Background
Over the past 14 years, I have gained multi-disciplinary training in cancer immunology, autoimmunity, immune aging, early life immunity, and computational biology. My current research employs systems immunology approaches to investigate immune remodeling across the human lifespan.
The Jackson Laboratory for Genomic Medicine | Farmington, CT, USA
Research Scientist | 2023 - now (Ucar lab)
Associate Research Scientist | 2019 - 2023 (Banchereau lab, then Verhaak lab)
Postdoctoral associate | 2016 - 2019 (Banchereau lab)
Throughout my career at the Jackson lab, I have successfully led collaborative studies and developed computational frameworks to analyze genomic datasets, including single-cell (scRNA-seq), ATAC-seq, and spatial transcriptomics. My primary projects include:
1) Pediatric SLE patient classification through single-cell derived genomic signatures. I developed computational pipelines using bulk and scRNA-seq to analyze large-scale datasets and enhance the accuracy of SLE patient classification.

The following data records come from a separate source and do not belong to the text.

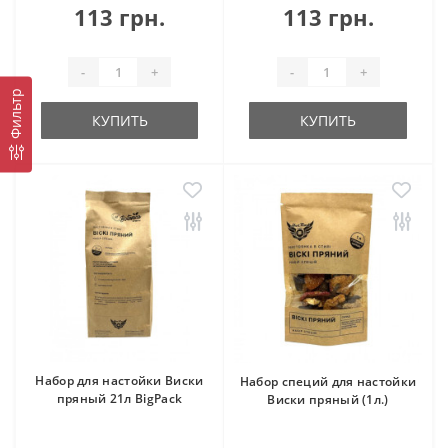
113 грн.
113 грн.
-
+
-
+
Фильтр
КУПИТЬ
КУПИТЬ
Набор для настойки Виски
Набор специй для настойки
пряный 21л BigPack
Виски пряный (1л.)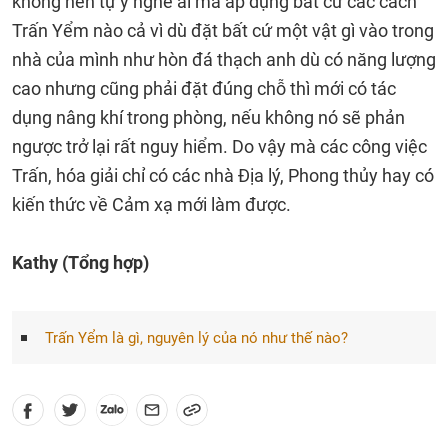
không nên tự ý nghe ai mà áp dụng bất cứ các cách
Trấn Yểm nào cả vì dù đặt bất cứ một vật gì vào trong
nhà của mình như hòn đá thạch anh dù có năng lượng
cao nhưng cũng phải đặt đúng chỗ thì mới có tác
dụng nâng khí trong phòng, nếu không nó sẽ phản
ngược trở lại rất nguy hiểm. Do vậy mà các công việc
Trấn, hóa giải chỉ có các nhà Địa lý, Phong thủy hay có
kiến thức về Cảm xạ mới làm được.
Kathy (Tổng hợp)
Trấn Yểm là gì, nguyên lý của nó như thế nào?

2) NK-like senescent CD8+ T cells that expand with age. I built computational frameworks to profile age-related immune senescence.

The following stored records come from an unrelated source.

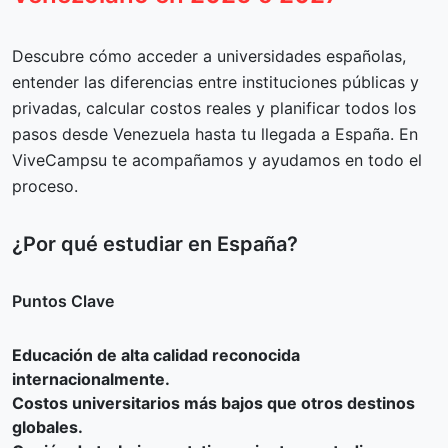
Descubre cómo acceder a universidades españolas,
entender las diferencias entre instituciones públicas y
privadas, calcular costos reales y planificar todos los
pasos desde Venezuela hasta tu llegada a España. En
ViveCampsu te acompañamos y ayudamos en todo el
proceso.
¿Por qué estudiar en España?
Puntos Clave
Educación de alta calidad reconocida
internacionalmente.
Costos universitarios más bajos que otros destinos
globales.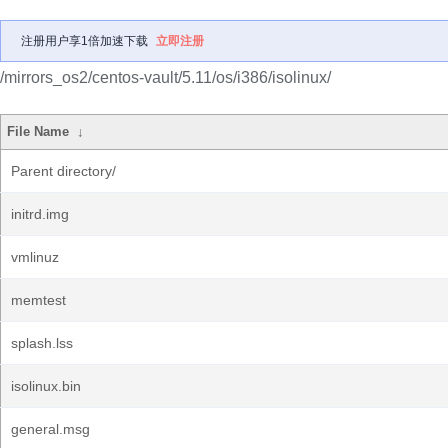
注册用户享1倍加速下载
立即注册
/mirrors_os2/centos-vault/5.11/os/i386/isolinux/
File Name
↓
Parent directory/
initrd.img
vmlinuz
memtest
splash.lss
isolinux.bin
general.msg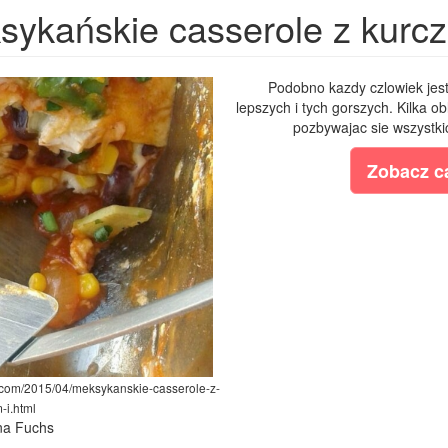
ykańskie casserole z kurczak
Podobno kazdy czlowiek jest j
lepszych i tych gorszych. Kilka ob
pozbywajac sie wszystkic
Zobacz ca
t.com/2015/04/meksykanskie-casserole-z-
-i.html
ina Fuchs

3) Longitudinal evaluation of the immune response to the first set of routine vaccines in infants. I contributed significantly to the creation of computational models for studying immune cell dynamics in two-month-old infants.

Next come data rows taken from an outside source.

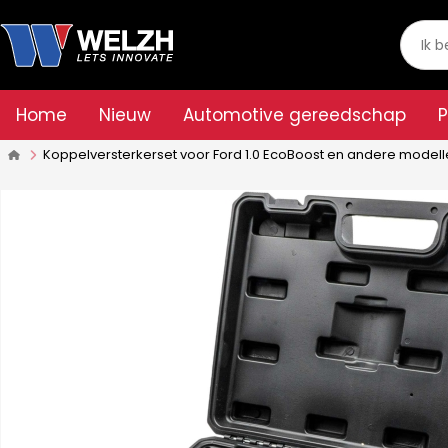
Home
Nieuw
Automotive gereedschap
Koppelversterkerset voor Ford 1.0 EcoBoost en andere model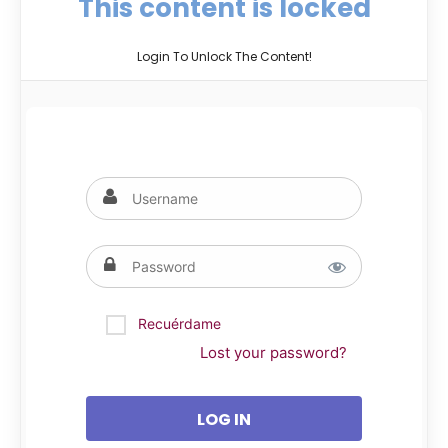
This content is locked
Login To Unlock The Content!
Recuérdame
Lost your password?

4) Characterization of the immune perturbations in two-month-old infants with severe COVID-19. I leveraged scRNA-seq, cytokine profiling, and antibody analysis to develop and automated a multi-omic computational framework for studying COVID-19 in infants and compare their immune responses to those of infected children and adults.
Early research: Sorbonne University | Paris, France
During my predoctoral training (Klatzmann lab; University Pierre & Marie Curie, Paris, France; 2010-2016), I focused on understanding why embryos and tumors expressing foreign antigens were not rejected by the immune system. Using murine models (pregnant mice and mice injected with different tumor models), I demonstrated that a specific CD4+ T cell population, the regulatory T cells (Tregs), orchestrates similar immune evasion mechanisms in both fetuses and tumors. Using both transcriptomic profiling and flow cytometry analysis of the tumor microenvironment, we demonstrated that co-silencing of TGF-β and VEGF led to a substantial spontaneous tumor eradication rate and the combination of their respective inhibitory drugs was synergistic. A collaboration with the Aryee lab (Massachusetts General Hospital & Harvard Medical School) allowed us to confirm our findings on the similarities between tumor and fetal development in humans.